Subway Israel (סאבוויי)
- Industry: Fast-food restaurant
- Founded: Israel (1992)
- Defunct: 2004
- Headquarters: Israel
- Number of locations: 23 (2004)
- Area served: Israel
- Products: Submarine sandwiches
- Parent: Subway
- Website: Main - isr.subway.com/ Franchising – www.subwayisrael.com/

= Subway Israel =

Former Israel branch of Subway, an American fast food chain

Subway Israel (סאבוויי) was a fast food sandwich chain, an international franchise of the U.S.-based Subway. Opening in 1992, the chain expanded to 23 branches around Israel before it closed in 2004.

==History==
In the early 1990s, Subway began expanding their international franchises at a much more rapid pace, with Israel being one of those places.

In 1992 Subway entered Israel for the first time. In 2004, when the original franchisee died, the chain closed their 23 locations. Although not all Subway restaurants in Israel were kosher, all did refrain from pork products.
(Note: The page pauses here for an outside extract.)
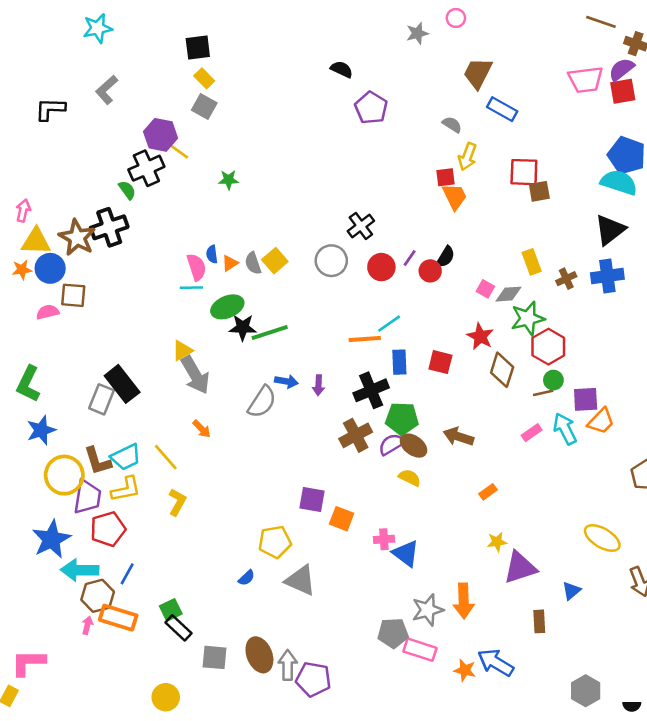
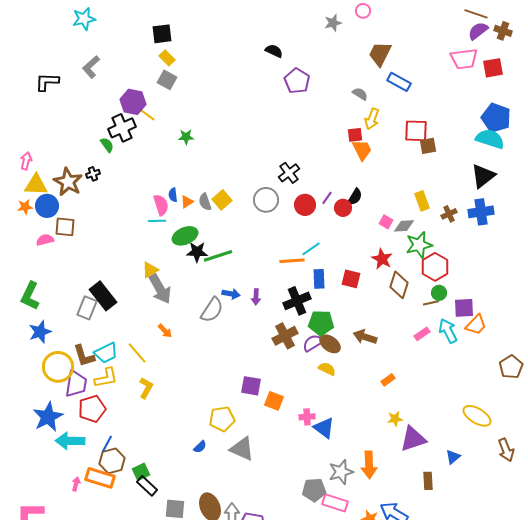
purple semicircle: (622, 69) -> (478, 31), moved
black cross: (109, 227) -> (93, 174), size x0.5
brown hexagon: (98, 596) -> (112, 461), moved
In May 2009 it was announced that a new investor, Gur Gal, had purchased the franchise rights to Subway in Israel. The new investor had rented space in Herzliya and was in talks to rent additional space in on Rothschild Boulevard in Tel Aviv. His plans stated he would eventually open 130 branches around Israel. The new locations never opened, and a lawsuit between Gur Gal and Subway was settled in arbitration, with no details released.

In June 2014, it was once again announced that Subway was looking to return to Israel and was looking for franchises.